Description of the task -> Reproduce the data below in full. Nothing should differ from the original.

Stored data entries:
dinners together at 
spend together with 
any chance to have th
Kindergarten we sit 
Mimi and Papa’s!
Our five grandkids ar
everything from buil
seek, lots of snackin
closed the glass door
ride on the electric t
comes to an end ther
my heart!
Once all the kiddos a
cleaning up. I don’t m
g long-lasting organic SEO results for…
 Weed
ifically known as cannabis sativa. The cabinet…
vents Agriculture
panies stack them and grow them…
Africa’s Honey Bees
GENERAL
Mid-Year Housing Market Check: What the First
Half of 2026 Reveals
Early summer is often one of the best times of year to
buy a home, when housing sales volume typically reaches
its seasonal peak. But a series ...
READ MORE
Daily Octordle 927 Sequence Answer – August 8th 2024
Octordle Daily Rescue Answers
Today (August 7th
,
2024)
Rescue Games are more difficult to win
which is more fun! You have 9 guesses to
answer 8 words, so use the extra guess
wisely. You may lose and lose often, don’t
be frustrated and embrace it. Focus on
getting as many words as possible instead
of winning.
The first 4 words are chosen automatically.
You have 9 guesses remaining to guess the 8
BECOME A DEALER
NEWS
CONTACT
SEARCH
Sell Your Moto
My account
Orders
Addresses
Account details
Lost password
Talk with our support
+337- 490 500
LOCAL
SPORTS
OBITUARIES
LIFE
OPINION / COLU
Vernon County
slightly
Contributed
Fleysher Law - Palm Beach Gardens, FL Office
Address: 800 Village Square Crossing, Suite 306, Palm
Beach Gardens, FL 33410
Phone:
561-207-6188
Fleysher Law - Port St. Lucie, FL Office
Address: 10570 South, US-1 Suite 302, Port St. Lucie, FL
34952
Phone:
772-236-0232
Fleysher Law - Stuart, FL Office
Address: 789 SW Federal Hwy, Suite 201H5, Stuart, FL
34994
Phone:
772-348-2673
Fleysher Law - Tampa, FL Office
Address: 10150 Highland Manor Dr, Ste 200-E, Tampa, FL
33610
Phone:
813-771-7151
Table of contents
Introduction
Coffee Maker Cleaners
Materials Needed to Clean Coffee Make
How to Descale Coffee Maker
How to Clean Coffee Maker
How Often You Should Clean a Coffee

The completed task ->
dinners together at 
spend together with 
any chance to have th
Kindergarten we sit 
Mimi and Papa’s!
Our five grandkids ar
everything from buil
seek, lots of snackin
closed the glass door
ride on the electric t
comes to an end ther
my heart!
Once all the kiddos a
cleaning up. I don’t m
g long-lasting organic SEO results for…
 Weed
ifically known as cannabis sativa. The cabinet…
vents Agriculture
panies stack them and grow them…
Africa’s Honey Bees
GENERAL
Mid-Year Housing Market Check: What the First
Half of 2026 Reveals
Early summer is often one of the best times of year to
buy a home, when housing sales volume typically reaches
its seasonal peak. But a series ...
READ MORE
Daily Octordle 927 Sequence Answer – August 8th 2024
Octordle Daily Rescue Answers
Today (August 7th
,
2024)
Rescue Games are more difficult to win
which is more fun! You have 9 guesses to
answer 8 words, so use the extra guess
wisely. You may lose and lose often, don’t
be frustrated and embrace it. Focus on
getting as many words as possible instead
of winning.
The first 4 words are chosen automatically.
You have 9 guesses remaining to guess the 8
BECOME A DEALER
NEWS
CONTACT
SEARCH
Sell Your Moto
My account
Orders
Addresses
Account details
Lost password
Talk with our support
+337- 490 500
LOCAL
SPORTS
OBITUARIES
LIFE
OPINION / COLU
Vernon County
slightly
Contributed
Fleysher Law - Palm Beach Gardens, FL Office
Address: 800 Village Square Crossing, Suite 306, Palm
Beach Gardens, FL 33410
Phone:
561-207-6188
Fleysher Law - Port St. Lucie, FL Office
Address: 10570 South, US-1 Suite 302, Port St. Lucie, FL
34952
Phone:
772-236-0232
Fleysher Law - Stuart, FL Office
Address: 789 SW Federal Hwy, Suite 201H5, Stuart, FL
34994
Phone:
772-348-2673
Fleysher Law - Tampa, FL Office
Address: 10150 Highland Manor Dr, Ste 200-E, Tampa, FL
33610
Phone:
813-771-7151
Table of contents
Introduction
Coffee Maker Cleaners
Materials Needed to Clean Coffee Make
How to Descale Coffee Maker
How to Clean Coffee Maker
How Often You Should Clean a Coffee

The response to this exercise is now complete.